### Prompt
Only one stretch of the data below is wanted: the lines starting at the one with "questions answered by" and ending at the one with "possible. The", both included, given again exactly.

### Dataset excerpts
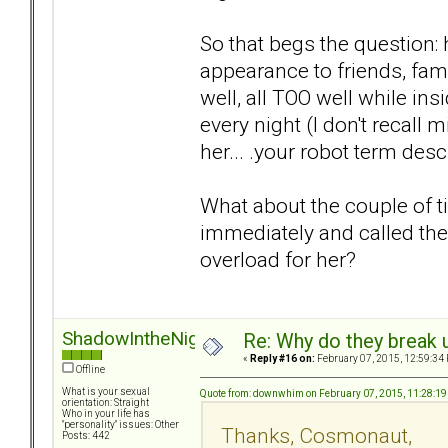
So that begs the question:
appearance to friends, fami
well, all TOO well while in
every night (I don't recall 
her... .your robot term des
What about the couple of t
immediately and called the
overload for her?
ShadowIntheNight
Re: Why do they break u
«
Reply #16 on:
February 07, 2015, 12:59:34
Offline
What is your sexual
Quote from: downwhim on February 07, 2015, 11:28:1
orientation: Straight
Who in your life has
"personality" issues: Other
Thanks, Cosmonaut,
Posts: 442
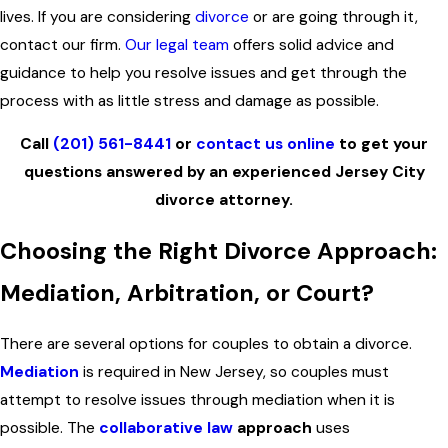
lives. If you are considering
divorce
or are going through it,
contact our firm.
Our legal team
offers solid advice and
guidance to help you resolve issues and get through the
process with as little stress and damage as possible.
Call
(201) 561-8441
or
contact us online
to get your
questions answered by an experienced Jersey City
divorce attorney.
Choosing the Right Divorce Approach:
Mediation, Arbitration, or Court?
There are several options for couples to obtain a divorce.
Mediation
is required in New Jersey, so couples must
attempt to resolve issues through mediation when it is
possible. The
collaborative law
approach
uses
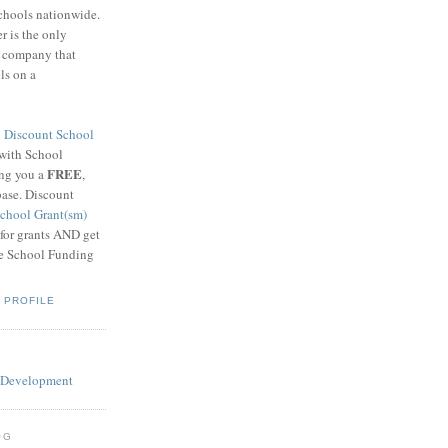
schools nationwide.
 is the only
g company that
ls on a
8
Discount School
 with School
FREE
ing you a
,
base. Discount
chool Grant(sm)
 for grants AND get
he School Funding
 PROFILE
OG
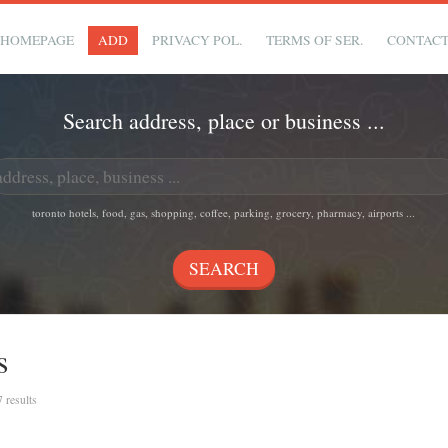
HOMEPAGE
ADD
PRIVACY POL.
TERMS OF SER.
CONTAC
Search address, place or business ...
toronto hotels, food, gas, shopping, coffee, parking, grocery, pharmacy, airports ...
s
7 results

---

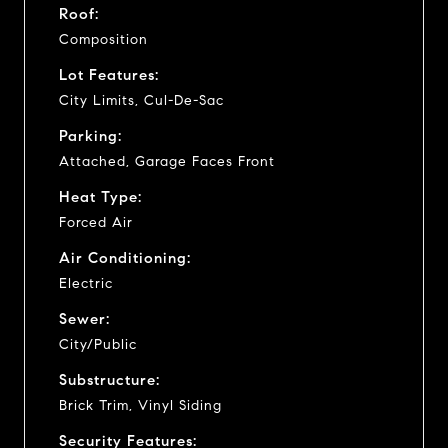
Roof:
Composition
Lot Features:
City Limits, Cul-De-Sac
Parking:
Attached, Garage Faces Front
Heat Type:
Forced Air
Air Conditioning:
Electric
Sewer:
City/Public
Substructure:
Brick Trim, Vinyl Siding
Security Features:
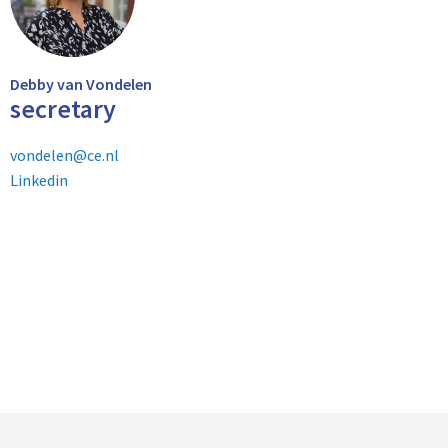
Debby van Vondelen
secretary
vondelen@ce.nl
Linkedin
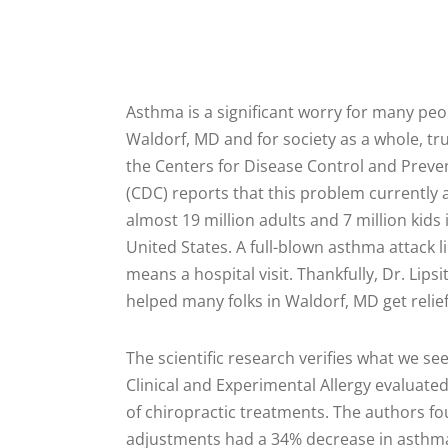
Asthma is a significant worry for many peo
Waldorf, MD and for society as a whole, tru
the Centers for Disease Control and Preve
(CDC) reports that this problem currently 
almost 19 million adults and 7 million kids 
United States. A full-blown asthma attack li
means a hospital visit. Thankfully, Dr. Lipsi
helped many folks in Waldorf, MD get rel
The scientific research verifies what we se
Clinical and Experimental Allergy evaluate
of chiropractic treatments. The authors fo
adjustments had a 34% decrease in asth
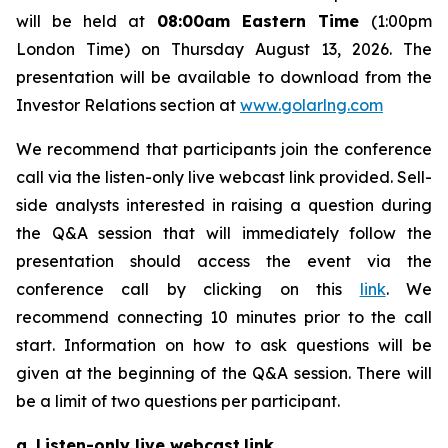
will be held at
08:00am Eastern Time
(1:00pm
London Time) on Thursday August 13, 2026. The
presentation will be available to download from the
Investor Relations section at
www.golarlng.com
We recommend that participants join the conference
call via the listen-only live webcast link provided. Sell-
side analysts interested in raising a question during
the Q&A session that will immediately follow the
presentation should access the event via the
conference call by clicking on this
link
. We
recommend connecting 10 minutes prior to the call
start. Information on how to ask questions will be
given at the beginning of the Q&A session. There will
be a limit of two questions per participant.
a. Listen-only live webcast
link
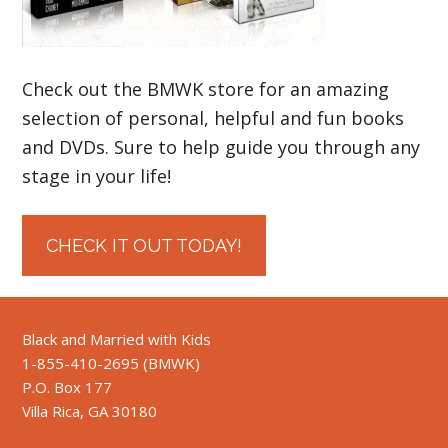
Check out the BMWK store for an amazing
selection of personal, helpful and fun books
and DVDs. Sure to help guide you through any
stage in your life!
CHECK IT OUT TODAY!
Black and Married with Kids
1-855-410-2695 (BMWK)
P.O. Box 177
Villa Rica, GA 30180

### Exercise response
questions answered by an experienced Jersey City
divorce attorney.
Choosing the Right Divorce Approach:
Mediation, Arbitration, or Court?
There are several options for couples to obtain a divorce.
Mediation
is required in New Jersey, so couples must
attempt to resolve issues through mediation when it is
possible. The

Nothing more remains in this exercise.